Here, $a$ is illustrated for $k = 0$.

## Equivalence of definitions

Of course, we need to prove that both definitions (recursive and non-recursive) are equivalent. Formally, we will prove the equivalence of definitions of all gray codes $0 \le x < 2^i$ by induction for all $i$:

**Induction base**: ($i \in \{1, 2\}$) Both definitions are equivalent for the first 4 gray codes.

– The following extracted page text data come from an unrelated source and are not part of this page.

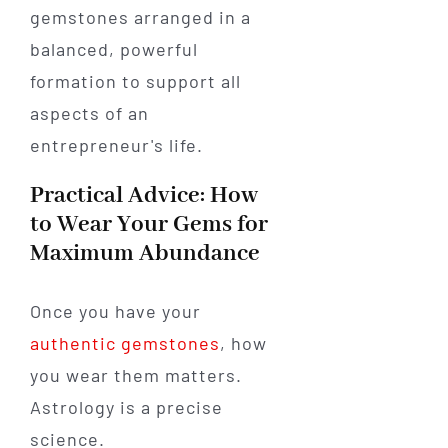
Practical Advice: How
to Wear Your Gems for
Maximum Abundance
Once you have your
authentic gemstones
, how
you wear them matters.
Astrology is a precise
science.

**Induction step**: ($i \rightarrow i + 1$):

- $B_i$ is part of $B_{i+1}$, so we only need to prove that the definitions for gray codes for $2^i \le x \le 2^{i+1} - 1$ from the second part of $B_{i+1}$ are equivalent.
- Let $x = x_i, \dots, x_0$. As $B_{i+1}$ defines first $2^{i+1}$ gray codes, it follows that $x_i = 1$ (this fact is clearly seen on the illustrations above — the leading ones are marked with orange).
- By the symmetry theorem, we know that the gray code of $x$ is equal to the gray code of $x - 2^i$ with the first bit flipped and 1 prepended. On the other hand, by the first definition of gray codes and because of $B_{i+1}$ defining $2^{i+1}$ gray codes, the gray code for $x$ is also equal to the gray code of $x - 2^i$ with the first bit flipped because $g_{i-1} = x_{i-1} \oplus x_i = x_{i-1} \oplus 1$ and 1 prepended (see above). By induction hypothesis, both definitions for $x - 2^i$ were equivalent, so the definitions are equivalent for $x$.